• _BRIEF_: Show each line from the records below in which the word "cosa" occurs.

• _SUPPLIED RECORDS_:
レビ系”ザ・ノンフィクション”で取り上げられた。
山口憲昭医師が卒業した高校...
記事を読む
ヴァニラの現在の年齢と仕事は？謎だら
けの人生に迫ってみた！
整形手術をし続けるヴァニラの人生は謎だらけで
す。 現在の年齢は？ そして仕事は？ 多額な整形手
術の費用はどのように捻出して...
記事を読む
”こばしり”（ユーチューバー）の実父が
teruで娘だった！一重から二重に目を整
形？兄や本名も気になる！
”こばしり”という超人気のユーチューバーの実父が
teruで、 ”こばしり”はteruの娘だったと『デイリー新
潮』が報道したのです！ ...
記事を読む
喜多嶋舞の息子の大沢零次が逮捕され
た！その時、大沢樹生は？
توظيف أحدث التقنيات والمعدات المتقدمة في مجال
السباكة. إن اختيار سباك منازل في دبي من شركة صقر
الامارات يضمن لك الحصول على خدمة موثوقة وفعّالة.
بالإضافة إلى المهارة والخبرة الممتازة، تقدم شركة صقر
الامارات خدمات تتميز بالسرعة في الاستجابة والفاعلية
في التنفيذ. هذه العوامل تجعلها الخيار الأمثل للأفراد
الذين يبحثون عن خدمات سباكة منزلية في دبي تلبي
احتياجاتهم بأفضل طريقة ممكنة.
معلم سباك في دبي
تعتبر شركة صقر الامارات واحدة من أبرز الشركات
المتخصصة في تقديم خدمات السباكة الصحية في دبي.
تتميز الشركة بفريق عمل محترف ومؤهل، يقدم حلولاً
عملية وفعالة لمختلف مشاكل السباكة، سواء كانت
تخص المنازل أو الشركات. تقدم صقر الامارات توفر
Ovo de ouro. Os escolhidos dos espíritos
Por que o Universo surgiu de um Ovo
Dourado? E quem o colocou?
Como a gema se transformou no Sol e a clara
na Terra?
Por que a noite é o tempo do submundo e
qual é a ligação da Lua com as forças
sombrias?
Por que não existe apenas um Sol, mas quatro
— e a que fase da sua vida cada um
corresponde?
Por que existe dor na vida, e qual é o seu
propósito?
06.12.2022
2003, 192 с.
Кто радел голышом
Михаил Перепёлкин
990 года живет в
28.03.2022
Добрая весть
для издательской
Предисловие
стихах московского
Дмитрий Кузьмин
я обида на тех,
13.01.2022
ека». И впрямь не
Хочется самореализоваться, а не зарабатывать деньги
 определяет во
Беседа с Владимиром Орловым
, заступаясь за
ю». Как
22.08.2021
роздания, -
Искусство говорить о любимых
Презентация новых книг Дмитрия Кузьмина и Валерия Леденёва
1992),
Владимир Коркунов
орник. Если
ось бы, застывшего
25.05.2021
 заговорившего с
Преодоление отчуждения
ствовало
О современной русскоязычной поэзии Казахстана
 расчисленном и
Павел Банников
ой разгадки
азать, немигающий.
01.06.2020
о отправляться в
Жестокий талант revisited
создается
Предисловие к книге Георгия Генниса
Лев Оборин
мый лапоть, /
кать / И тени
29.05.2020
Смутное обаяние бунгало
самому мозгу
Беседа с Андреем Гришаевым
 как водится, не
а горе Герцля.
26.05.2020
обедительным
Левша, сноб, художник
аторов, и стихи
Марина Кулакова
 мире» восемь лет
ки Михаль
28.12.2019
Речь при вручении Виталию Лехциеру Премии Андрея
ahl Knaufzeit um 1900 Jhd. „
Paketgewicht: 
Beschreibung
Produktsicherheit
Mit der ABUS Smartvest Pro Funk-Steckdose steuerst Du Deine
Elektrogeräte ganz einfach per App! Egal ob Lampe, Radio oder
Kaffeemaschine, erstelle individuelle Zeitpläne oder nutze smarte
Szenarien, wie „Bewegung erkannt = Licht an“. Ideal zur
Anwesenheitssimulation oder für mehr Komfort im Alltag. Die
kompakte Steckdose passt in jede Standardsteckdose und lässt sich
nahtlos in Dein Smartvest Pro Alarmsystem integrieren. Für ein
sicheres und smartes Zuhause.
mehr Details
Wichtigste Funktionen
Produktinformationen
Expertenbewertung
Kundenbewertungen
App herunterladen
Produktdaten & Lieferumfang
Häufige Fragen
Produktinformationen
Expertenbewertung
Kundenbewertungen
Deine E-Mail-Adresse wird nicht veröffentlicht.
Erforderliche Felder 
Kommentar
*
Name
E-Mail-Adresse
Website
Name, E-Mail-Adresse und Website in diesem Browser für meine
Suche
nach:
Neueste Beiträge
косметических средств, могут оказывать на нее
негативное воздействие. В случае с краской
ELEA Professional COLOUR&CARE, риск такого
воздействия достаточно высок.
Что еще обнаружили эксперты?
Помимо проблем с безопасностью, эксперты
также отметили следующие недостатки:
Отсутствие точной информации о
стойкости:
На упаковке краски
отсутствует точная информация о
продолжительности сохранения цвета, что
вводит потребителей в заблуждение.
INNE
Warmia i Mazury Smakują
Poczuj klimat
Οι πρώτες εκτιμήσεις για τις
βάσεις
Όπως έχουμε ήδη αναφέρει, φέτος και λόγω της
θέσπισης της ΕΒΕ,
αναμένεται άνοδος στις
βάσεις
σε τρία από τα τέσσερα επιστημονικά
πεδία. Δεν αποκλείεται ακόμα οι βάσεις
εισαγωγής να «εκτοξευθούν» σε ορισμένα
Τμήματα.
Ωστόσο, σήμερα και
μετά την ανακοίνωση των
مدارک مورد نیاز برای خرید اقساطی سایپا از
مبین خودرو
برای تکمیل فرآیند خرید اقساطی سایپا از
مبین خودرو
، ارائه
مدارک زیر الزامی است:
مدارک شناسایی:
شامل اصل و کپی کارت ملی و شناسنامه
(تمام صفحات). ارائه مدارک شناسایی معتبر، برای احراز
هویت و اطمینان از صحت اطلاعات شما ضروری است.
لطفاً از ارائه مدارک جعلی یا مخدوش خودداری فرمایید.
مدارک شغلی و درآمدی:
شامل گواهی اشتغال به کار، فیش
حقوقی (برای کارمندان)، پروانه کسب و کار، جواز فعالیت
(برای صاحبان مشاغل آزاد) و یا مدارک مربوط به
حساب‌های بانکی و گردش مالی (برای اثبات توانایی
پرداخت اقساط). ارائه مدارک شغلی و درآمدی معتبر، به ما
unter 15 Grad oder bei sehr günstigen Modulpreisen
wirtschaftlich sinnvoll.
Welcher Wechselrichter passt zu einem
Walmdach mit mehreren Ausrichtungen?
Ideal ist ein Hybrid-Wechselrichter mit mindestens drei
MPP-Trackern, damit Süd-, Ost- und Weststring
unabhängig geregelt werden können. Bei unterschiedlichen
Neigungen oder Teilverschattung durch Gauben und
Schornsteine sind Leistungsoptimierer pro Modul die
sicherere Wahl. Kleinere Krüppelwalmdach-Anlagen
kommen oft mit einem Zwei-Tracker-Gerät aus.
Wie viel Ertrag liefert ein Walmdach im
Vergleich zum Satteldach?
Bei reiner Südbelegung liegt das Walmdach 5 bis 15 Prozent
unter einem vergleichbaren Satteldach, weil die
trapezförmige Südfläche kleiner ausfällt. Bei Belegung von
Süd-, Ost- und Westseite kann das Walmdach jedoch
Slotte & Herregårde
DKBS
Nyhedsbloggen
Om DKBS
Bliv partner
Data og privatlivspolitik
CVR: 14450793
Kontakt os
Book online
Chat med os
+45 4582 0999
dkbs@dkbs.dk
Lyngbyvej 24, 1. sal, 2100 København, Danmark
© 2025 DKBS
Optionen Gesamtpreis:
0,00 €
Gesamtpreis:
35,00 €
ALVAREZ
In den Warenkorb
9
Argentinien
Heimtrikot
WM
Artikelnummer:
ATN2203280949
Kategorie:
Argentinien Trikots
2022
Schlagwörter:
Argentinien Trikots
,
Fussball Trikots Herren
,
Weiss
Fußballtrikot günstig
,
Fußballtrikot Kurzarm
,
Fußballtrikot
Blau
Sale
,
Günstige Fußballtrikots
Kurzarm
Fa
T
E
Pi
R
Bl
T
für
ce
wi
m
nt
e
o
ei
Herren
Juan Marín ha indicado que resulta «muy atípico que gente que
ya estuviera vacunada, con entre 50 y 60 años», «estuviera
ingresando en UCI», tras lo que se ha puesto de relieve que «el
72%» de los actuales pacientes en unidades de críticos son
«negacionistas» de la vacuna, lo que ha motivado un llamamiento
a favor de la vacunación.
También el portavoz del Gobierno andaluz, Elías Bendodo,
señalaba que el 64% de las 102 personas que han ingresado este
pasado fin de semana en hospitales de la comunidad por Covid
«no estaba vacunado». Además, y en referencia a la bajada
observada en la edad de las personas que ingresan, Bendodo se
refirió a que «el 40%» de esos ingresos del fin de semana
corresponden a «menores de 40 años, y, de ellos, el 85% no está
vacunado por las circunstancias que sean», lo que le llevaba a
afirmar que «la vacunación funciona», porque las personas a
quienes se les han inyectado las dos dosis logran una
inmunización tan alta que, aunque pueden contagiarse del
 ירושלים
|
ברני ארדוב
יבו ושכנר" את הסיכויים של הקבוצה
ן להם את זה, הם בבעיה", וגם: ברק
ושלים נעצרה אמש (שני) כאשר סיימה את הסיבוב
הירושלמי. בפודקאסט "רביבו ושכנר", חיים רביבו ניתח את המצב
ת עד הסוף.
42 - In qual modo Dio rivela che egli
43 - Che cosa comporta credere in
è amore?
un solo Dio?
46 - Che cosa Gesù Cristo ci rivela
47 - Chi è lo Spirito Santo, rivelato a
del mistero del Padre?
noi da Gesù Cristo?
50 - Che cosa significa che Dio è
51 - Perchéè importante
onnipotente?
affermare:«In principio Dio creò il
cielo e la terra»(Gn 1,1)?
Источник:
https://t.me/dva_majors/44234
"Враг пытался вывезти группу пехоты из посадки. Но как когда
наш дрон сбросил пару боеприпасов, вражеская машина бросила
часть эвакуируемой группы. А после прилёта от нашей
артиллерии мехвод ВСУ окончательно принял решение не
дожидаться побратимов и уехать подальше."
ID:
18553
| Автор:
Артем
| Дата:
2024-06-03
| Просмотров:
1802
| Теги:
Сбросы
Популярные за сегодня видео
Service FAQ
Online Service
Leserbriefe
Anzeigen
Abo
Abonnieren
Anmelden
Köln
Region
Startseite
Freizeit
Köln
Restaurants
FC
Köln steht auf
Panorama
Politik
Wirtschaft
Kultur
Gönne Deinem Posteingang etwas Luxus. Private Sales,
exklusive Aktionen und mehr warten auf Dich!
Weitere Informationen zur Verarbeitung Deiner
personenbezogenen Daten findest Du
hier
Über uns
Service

• _SOLVED EXERCISE_:
43 - Che cosa comporta credere in
46 - Che cosa Gesù Cristo ci rivela
50 - Che cosa significa che Dio è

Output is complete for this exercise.